- **Problem statement**
In the data below, give the number of lines that contain the word "марки". Nothing else is needed.

- **Source material**
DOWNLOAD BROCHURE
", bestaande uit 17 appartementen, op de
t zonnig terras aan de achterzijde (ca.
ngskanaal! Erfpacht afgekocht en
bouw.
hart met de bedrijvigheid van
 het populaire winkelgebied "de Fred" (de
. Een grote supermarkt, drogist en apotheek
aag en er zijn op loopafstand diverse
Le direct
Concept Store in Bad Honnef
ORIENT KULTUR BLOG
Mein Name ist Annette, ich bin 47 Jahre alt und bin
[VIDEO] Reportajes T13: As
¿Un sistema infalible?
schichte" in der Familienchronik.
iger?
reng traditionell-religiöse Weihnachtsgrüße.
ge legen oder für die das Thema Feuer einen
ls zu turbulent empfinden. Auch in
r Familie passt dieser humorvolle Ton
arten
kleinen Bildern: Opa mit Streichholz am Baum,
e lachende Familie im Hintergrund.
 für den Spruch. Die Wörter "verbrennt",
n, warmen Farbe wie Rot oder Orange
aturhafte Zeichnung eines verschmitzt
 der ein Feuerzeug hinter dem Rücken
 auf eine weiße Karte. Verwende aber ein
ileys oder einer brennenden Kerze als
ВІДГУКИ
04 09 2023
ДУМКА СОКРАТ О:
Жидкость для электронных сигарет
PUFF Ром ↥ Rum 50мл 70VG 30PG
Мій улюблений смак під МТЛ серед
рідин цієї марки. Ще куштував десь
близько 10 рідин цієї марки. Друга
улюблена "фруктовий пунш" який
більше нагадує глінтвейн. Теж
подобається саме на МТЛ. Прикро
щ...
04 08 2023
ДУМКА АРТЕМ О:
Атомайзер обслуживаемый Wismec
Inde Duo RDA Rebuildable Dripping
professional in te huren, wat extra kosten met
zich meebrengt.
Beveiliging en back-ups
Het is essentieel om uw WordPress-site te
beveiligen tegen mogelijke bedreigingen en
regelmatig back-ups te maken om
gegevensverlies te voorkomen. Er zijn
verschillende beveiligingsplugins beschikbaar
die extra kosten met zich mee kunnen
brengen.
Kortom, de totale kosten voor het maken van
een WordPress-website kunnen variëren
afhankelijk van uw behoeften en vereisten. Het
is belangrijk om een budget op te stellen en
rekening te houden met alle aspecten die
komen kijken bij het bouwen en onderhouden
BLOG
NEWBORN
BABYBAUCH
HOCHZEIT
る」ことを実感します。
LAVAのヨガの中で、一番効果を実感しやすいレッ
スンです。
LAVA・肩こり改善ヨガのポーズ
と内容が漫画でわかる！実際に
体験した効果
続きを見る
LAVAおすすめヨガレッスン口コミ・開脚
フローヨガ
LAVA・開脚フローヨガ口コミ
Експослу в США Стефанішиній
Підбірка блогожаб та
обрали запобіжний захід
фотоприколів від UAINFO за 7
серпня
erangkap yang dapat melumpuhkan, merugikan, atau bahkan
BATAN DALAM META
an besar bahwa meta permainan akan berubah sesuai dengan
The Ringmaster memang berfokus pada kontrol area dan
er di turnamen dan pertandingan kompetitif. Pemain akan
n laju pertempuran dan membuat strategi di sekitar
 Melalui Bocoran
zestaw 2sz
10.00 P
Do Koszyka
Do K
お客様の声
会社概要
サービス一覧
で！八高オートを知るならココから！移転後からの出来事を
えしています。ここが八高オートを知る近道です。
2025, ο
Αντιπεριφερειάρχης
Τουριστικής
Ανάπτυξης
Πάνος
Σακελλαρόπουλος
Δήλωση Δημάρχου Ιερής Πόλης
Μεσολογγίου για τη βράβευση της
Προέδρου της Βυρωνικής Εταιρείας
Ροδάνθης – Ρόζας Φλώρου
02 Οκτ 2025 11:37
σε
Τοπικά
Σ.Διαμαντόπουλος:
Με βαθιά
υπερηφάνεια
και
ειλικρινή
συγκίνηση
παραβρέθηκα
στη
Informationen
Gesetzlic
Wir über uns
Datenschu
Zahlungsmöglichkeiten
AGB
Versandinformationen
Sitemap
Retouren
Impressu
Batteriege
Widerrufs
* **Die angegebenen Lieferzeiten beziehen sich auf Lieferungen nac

- **Answer box**
2